Million Dollar Mermaid (dir. Mervyn LeRoy) stars Esther Williams as pioneering Australian swimmer Annette Kellerman and documents the early part of Kellerman’s life, from her childhood to her rise to stardom, highlighting her struggles, achievements and influence. The film co-stars Walter Pidgeon as Frederick Kellerman, her stern but supportive father and Victor Mature as Jimmy Sullivan, her manager and romantic interest. Often considered Esther Williams’ most iconic film, Million Dollar Mermaid is a suprisingly progressive film and it should not be underestimated. The similarities between Kellerman’s and Williams’ own life – both started out as swimmers, then went on be in movies – are apparent and, let’s face it, there was nobody more suited for this than Williams, who delivers a fine, slightly atypical and informed performance as the Australian icon. On top of this, Million Dollar Mermaid is an MGM spectacle, you know, the kind MGM was so outrageously good at, full of color, big, beautiful sets and breath-takingly stunning musical numbers.

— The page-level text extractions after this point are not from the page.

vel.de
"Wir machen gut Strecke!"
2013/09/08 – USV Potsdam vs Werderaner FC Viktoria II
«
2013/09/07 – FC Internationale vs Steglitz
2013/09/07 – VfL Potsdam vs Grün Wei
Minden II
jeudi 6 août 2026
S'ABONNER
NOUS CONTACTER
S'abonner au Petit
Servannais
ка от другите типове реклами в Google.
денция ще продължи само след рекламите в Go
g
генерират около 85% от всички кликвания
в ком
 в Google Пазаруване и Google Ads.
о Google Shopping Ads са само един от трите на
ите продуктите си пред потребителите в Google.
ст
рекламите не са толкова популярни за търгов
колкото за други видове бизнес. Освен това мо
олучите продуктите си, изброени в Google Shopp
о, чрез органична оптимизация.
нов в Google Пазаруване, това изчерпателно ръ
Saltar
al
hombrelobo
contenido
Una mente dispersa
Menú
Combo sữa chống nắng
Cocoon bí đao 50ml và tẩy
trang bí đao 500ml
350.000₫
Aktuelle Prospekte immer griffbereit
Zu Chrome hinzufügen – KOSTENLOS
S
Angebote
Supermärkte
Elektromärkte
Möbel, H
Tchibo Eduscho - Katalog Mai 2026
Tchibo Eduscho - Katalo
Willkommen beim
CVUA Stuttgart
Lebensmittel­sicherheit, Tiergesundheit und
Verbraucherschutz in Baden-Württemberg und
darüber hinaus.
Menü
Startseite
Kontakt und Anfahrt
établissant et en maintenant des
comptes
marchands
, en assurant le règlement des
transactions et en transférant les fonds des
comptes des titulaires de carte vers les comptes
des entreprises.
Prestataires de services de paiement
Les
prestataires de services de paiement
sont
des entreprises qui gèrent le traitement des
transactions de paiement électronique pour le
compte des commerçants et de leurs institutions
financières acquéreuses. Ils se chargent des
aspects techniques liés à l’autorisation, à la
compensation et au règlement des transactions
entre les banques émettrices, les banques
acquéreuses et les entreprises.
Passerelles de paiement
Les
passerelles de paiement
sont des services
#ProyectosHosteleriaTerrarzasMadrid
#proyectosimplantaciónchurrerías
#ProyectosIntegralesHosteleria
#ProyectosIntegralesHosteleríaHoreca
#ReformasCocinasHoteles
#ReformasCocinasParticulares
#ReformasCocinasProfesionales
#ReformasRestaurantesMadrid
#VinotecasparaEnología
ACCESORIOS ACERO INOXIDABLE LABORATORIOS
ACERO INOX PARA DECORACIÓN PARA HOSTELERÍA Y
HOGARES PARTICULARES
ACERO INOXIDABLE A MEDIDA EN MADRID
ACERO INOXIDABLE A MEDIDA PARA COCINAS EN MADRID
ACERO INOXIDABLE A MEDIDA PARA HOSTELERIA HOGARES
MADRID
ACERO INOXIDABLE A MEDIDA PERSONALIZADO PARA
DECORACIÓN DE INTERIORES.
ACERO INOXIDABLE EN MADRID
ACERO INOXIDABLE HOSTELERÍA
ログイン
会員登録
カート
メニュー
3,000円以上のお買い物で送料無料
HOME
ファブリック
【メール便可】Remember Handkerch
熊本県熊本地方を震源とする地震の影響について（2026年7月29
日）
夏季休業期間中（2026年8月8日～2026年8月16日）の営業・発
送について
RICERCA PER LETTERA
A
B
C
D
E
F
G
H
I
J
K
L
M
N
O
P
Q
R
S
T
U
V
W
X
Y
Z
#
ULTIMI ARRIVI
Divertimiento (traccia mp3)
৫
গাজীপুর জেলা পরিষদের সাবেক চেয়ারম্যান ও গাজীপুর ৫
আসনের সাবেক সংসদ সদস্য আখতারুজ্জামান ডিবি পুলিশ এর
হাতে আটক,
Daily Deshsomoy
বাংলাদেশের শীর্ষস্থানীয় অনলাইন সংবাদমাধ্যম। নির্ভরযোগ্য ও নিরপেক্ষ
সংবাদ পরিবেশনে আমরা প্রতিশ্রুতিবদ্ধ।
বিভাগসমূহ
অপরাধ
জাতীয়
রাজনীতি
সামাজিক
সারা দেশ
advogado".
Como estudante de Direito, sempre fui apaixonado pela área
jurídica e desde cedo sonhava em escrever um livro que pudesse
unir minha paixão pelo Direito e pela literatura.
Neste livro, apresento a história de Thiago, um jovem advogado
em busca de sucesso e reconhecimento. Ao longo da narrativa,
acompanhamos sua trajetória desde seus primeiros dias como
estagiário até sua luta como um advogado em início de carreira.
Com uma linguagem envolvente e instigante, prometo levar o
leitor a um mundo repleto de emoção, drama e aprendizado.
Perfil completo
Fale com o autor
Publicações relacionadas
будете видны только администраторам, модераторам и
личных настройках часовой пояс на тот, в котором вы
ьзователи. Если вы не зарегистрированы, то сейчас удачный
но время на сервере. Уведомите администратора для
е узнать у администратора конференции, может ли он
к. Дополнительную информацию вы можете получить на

Thrill of a Romance and Million Dollar Mermaid are fine films in their own right, as well as perfect summertime entertainment. I love this sort of stuff. I wouldn’t mind spending all day watching MGM extravaganzas and while these two are not necessarily my favorite summer flicks, you can’t go wrong with either of them. Besides, I thought I’d give Hitchcock’s To Catch a Thief (1955) a break for once. Even I’m sick of talking about it.